Выбрать главу

Просьба, конечно, грандиозная. И если к этой просьбе нам добавят еще одну штатную единицу, я обещаю принять рекомендуемого врача — специально для оказания помощи тем, кто просит его принять. Я гарантирую: если, не дай аллах, потребуется операция зам-заму, заму и самому начальнику оперировать их будет только он.

Так и передайте. И пожелайте от меня всего наилучшего.

А. П. Коржин положил трубку, а Неординарный сказал:

— Нет, с вами не заскучаешь! — и заметил, что сильно пульсирующая артерия немного поуспокоилась, и подумал о великой пользе для здоровья улыбки.

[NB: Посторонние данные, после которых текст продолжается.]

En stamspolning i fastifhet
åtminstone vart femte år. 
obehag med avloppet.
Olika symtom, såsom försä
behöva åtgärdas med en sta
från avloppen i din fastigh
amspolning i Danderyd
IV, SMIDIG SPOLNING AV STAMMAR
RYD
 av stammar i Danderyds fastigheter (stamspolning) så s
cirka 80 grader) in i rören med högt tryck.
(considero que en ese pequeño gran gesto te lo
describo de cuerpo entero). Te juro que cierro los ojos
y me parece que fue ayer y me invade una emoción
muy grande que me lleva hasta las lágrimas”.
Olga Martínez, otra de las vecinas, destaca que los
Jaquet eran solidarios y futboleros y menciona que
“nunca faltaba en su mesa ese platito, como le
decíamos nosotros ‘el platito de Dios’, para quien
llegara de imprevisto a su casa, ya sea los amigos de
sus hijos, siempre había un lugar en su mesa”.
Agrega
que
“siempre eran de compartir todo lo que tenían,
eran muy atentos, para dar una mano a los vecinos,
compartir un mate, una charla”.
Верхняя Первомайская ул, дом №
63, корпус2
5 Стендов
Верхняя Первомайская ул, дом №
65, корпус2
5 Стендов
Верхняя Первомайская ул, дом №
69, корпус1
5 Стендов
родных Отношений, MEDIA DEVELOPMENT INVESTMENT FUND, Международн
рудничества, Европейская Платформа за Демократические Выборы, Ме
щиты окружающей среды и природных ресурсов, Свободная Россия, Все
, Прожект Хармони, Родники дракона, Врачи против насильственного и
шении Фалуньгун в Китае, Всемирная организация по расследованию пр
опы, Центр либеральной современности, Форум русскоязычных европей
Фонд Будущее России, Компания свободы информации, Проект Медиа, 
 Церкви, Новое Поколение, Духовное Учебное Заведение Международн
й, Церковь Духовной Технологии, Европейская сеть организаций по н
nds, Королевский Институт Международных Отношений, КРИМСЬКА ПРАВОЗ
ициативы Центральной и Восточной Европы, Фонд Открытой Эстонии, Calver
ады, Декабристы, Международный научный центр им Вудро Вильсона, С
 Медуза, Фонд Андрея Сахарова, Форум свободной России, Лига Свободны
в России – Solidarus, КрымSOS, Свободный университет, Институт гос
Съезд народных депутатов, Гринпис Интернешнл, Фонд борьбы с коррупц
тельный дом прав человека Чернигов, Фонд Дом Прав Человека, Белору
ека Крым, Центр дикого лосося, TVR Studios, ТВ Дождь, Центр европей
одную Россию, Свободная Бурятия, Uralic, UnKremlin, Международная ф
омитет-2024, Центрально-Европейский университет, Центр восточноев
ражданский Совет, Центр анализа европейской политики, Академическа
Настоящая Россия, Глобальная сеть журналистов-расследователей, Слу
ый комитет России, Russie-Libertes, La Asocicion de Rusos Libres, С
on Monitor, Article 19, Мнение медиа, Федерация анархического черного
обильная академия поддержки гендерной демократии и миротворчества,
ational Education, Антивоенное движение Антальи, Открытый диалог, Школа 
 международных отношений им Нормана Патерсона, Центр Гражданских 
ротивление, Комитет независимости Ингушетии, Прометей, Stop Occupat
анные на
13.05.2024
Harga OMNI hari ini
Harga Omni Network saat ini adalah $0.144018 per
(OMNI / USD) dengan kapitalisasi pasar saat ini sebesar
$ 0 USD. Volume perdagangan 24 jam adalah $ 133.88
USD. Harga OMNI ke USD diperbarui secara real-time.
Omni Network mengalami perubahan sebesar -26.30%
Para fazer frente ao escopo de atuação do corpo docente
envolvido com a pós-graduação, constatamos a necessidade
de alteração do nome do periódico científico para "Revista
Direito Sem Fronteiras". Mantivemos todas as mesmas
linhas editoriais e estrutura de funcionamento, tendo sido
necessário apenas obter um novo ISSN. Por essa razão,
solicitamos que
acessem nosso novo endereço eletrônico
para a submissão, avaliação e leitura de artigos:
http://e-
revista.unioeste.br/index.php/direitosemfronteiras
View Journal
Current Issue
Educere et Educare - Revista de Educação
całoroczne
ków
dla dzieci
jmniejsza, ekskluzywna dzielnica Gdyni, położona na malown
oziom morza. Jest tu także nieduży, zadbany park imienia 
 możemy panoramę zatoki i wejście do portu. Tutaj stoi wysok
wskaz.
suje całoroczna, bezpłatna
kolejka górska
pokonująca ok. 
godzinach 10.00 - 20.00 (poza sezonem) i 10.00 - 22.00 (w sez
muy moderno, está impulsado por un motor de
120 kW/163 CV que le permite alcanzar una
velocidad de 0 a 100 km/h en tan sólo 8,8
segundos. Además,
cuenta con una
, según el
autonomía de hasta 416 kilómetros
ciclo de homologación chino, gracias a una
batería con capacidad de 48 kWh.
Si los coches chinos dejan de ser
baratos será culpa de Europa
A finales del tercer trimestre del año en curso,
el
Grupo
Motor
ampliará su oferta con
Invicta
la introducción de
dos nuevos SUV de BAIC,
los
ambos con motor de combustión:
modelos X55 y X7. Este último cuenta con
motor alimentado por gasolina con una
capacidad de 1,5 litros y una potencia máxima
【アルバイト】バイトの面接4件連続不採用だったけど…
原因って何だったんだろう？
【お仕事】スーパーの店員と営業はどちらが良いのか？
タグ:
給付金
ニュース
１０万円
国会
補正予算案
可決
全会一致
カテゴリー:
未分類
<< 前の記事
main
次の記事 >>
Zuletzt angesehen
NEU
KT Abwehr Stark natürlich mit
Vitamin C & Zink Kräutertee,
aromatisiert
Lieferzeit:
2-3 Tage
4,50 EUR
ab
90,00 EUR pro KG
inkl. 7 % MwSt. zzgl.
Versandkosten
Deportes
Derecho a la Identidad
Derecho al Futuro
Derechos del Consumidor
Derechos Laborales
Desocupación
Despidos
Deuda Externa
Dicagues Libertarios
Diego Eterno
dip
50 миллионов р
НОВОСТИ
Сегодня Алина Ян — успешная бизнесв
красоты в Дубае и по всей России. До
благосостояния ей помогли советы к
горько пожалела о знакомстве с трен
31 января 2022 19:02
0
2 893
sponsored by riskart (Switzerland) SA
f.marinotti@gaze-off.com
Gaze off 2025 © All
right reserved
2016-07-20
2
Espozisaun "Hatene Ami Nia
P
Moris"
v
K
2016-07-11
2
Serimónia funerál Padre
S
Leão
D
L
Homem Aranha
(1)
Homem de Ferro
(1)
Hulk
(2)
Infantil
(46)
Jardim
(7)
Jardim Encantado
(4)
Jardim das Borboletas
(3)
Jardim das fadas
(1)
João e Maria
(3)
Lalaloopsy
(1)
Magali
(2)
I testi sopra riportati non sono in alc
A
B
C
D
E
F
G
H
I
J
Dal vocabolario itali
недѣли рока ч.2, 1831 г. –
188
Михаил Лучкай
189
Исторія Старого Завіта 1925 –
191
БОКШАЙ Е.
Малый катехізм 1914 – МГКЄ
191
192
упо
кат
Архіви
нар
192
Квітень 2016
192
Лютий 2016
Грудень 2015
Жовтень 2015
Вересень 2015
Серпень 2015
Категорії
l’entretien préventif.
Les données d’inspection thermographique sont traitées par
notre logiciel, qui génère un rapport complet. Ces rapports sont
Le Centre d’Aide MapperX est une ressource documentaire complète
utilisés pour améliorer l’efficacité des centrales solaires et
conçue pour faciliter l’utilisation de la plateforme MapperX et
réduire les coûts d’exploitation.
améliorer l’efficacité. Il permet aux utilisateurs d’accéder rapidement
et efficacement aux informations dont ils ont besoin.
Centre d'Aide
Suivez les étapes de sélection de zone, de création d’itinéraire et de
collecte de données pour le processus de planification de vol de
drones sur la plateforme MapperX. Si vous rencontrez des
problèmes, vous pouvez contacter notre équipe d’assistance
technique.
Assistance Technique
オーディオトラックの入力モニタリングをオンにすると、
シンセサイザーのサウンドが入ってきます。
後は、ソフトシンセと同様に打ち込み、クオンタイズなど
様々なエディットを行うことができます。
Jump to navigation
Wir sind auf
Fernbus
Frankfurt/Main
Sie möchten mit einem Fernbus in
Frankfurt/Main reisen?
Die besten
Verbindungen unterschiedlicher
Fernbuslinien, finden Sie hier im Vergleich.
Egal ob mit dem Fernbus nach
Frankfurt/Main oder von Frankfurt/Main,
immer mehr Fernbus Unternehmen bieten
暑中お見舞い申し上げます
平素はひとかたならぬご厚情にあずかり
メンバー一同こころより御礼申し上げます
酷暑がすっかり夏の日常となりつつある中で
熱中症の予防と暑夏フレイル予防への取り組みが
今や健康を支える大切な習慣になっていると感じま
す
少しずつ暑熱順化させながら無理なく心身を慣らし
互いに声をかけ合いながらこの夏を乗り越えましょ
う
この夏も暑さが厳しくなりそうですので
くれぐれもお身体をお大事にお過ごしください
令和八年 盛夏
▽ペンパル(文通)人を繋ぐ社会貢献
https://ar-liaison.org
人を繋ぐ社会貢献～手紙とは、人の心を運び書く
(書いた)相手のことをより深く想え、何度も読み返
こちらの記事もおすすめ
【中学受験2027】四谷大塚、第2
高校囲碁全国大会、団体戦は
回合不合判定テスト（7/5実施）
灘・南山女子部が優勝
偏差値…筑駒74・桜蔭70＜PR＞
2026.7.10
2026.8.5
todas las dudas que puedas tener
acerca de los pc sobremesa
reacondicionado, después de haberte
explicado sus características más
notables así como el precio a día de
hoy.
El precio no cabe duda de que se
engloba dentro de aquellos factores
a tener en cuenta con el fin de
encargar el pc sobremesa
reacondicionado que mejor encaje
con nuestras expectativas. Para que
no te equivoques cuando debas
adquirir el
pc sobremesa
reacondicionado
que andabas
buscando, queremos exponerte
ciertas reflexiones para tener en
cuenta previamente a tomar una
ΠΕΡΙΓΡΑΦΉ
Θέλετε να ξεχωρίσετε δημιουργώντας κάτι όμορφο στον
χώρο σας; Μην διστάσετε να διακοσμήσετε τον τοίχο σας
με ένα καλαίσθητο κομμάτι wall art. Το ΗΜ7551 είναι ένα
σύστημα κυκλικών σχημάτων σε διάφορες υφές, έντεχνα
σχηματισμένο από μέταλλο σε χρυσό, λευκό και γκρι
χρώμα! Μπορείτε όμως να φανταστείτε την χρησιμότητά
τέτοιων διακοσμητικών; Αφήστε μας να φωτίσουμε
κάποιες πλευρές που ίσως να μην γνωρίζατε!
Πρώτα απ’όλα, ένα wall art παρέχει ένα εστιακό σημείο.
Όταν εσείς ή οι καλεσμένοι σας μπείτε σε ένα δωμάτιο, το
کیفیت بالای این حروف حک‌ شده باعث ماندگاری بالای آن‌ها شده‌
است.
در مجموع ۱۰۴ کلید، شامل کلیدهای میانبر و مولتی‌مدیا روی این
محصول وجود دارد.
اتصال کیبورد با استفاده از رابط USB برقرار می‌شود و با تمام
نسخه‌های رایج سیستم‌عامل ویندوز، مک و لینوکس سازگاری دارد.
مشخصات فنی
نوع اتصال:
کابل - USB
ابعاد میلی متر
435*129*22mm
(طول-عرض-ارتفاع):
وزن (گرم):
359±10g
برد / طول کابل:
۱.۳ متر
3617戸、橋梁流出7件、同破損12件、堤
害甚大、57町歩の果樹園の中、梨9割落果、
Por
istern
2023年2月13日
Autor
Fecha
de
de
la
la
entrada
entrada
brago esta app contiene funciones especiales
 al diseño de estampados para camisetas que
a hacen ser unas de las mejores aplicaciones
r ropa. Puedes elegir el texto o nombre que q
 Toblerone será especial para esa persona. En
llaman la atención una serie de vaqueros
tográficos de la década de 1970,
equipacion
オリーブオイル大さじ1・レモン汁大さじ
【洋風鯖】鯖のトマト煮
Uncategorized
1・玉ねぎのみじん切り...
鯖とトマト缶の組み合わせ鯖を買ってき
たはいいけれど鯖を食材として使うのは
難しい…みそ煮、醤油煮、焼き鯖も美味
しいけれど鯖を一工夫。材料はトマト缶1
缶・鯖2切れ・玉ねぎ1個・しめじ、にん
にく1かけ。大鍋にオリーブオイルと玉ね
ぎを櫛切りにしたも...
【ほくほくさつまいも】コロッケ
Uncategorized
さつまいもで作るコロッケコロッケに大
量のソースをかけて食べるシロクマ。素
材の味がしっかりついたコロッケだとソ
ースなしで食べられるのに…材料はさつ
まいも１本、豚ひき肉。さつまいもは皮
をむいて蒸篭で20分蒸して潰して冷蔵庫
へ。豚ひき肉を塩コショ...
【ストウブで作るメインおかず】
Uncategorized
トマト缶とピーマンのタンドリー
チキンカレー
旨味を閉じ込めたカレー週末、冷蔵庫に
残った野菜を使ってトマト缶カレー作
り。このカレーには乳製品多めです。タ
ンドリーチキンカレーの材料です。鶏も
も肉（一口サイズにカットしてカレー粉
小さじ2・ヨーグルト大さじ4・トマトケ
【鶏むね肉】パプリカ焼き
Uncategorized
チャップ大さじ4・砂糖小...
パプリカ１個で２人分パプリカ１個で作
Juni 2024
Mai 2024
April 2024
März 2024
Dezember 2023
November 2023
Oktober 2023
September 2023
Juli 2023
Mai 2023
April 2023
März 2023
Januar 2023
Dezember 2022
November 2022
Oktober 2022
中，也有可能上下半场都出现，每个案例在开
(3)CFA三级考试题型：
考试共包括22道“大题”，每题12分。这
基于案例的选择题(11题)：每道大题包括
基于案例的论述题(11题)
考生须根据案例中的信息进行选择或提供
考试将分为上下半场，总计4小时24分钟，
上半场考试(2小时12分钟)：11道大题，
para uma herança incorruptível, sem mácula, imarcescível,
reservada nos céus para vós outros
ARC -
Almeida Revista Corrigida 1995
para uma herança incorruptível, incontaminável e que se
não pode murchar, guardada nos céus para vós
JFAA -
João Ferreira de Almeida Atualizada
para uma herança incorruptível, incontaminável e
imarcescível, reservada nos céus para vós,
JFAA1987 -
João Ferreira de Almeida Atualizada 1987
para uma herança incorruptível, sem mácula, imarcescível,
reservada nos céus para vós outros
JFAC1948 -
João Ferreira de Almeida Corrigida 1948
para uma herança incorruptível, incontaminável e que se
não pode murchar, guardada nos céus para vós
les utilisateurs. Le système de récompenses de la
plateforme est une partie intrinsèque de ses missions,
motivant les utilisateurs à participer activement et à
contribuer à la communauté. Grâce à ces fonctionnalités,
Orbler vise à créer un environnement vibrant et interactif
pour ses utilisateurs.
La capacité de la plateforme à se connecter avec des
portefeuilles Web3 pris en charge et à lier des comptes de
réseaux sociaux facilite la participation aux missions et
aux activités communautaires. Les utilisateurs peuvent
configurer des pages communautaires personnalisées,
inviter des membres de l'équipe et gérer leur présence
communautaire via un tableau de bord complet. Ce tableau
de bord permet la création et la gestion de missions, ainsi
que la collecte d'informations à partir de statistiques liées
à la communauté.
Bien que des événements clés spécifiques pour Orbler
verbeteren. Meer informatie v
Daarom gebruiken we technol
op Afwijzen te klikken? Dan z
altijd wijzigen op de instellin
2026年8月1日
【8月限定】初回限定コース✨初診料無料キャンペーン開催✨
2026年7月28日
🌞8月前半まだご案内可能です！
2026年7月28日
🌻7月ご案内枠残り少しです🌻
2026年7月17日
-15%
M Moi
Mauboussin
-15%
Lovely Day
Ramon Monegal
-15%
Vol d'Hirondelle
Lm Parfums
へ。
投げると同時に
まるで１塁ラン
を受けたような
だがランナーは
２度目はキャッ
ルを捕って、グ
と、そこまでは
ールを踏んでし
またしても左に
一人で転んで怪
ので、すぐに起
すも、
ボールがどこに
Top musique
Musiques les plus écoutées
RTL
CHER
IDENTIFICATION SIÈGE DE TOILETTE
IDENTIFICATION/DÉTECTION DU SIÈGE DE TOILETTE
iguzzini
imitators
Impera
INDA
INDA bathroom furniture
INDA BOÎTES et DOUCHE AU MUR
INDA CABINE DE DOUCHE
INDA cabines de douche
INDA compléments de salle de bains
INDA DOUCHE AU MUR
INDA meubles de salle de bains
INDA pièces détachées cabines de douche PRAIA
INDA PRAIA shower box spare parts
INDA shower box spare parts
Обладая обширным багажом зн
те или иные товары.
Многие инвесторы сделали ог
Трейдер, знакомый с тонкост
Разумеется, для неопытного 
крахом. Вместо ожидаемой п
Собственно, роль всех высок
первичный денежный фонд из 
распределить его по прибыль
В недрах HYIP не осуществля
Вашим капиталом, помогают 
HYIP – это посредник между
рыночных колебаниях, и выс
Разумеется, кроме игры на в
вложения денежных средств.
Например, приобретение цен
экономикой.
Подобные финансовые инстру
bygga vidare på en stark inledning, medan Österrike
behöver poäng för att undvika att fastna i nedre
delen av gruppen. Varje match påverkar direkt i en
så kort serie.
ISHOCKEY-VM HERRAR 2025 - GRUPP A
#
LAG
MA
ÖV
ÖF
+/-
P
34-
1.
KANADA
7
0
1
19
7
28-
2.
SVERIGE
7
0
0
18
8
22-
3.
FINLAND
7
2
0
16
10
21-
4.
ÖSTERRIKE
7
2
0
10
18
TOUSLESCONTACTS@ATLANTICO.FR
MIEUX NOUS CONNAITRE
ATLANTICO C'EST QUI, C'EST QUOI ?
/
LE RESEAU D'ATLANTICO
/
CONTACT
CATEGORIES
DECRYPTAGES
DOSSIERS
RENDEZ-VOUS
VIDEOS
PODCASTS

Сорок шестой год начался для Алексея Платоновича радостно. Его переселили в новый дом для заслуженных людей. В новую, удобную, солнечную двухкомнатную квартиру приезжал Саня. Завернул в Минск на два дня, возвращаясь из своей киноэкспедиции, и Алексей Платонович сумел уговорить его принять в подарок прекрасное черное кожаное пальто, случайно купленное у одного военного врача и очень сыну идущее. Приятно было узнать, что Саня и Нина начали вместе писать сценарий «История карикатуры» — с древних времен и до наших.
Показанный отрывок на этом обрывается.